Monday, April 26, 2010

Drill Post #9: I "Heart" Foul Tactics

So, as we've mentioned, that list of illegal/foul tactics that are part of sport combat MMA contests are what are known as (and should be sung to) "My Favorite Things." And again, before the MMA crowd gets their panties all up in a bunch, this is not to deny any of the many valid methods of that crowd, but it does go back to our view of costs versus benefits (how labor intensive is it to functionalize a tactic/technique versus another that will give you as good a result, our primary goal being the ending of someone's attack).

When taking someone through a progression of training, I don't like to wait too long before dealing with some standing vernacular grappling. By that I mean the "tent hug" mutual bear hug that guys often get into when the punching ranges collapse into a chest-to-chest scenario. This happens easily when one or both of the people fighting don't manage to control their effective punching range because they are both trying to agress. (We're assuming in this case that neither party is deliberately trying to crash/shoot in to grapple). It just takes an instant of inattention for this to happen.

Before I work with this material, I always like to ask a student what his instincts are when the bear hug-ish situation occurs, and by and large, when I bear-hug them (under their arms at first) they bear-hug back. The central point being that they respond with a defensive, not particularly effective thing. I then ask what the closest thing is that they can effectively attack. They may mention some decent possibilities, but not they ones I want to ingrain first. That's when I point out that the hand on the same side of my head (i.e. their right hand if my head is to the right of their head) is free to thumb an eye or attack the windpipe. These are the primary targets most easily available.
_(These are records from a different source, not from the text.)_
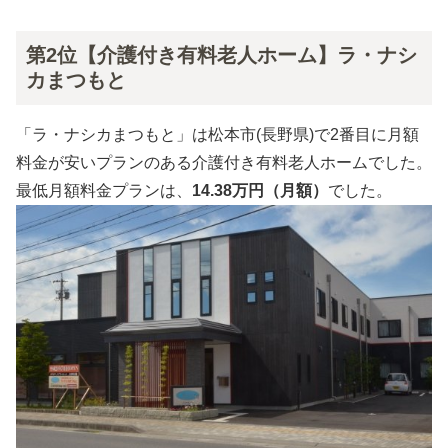
第2位【介護付き有料老人ホーム】ラ・ナシ
カまつもと
「ラ・ナシカまつもと」は松本市(長野県)で2番目に月額
料金が安いプランのある介護付き有料老人ホームでした。
最低月額料金プランは、
14.38万円（月額）
でした。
To drill this into instinct, the trainer throws a flow of very controlled light punches at the trainee who is up against a wall and not allowed to simply evade. On occasion, the trainer will start to "get messy" as in drill post #8, and although knees and close hand counter-strikes are good to do, the trainer will go for the under arm bear-hug and ideally the trainee will have his hand on the trainer's throat or thumb on the eye brow (the training target for thumbing the eye) before the bear hug is on. At that point the trainer gets pushed back into elbowing/striking range, so the trainee executes available variations. Do I need to say that both partners have to really control the contact? Light to no contact is the name of the game here. The Thais have drills they lump under the category of "Play/timing" and that's what we're after here.